_Exercise goal_
Look over the lines below. Report each one that includes the string "панели".
-- Stored data follows --
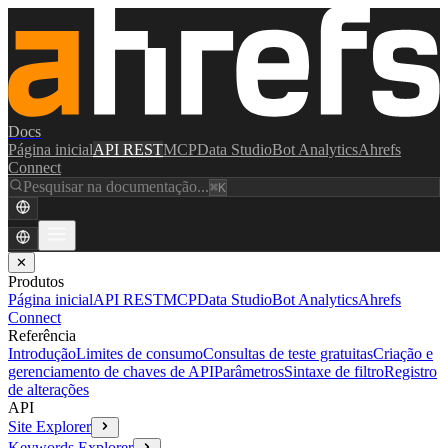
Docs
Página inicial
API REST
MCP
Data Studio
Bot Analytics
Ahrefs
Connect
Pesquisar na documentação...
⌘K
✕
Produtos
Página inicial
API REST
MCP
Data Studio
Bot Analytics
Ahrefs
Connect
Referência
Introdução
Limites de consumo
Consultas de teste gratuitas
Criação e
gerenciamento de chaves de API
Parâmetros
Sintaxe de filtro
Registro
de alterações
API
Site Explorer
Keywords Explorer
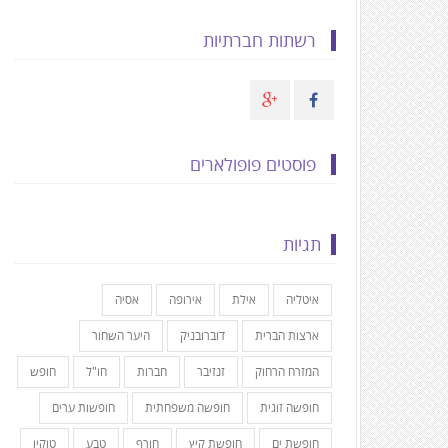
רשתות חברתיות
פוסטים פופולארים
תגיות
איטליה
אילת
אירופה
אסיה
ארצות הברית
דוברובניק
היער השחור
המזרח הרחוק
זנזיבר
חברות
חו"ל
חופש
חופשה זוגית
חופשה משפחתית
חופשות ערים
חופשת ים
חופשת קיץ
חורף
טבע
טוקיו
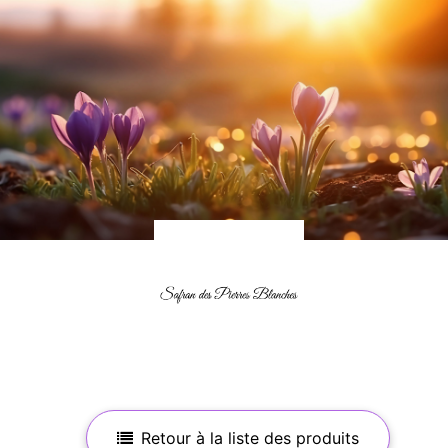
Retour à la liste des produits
-- Stored data concluded --
-- Stored data follows --
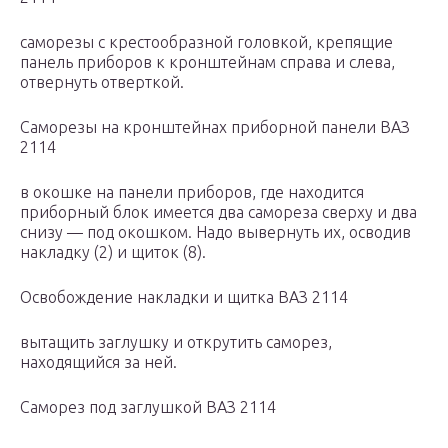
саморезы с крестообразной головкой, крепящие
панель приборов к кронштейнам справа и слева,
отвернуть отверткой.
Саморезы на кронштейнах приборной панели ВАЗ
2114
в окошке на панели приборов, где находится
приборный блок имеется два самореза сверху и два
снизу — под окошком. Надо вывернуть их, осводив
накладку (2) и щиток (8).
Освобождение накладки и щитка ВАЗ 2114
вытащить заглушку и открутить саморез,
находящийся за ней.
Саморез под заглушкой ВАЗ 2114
-- Stored data concluded --
_Response box_
Саморезы на кронштейнах приборной панели ВАЗ
в окошке на панели приборов, где находится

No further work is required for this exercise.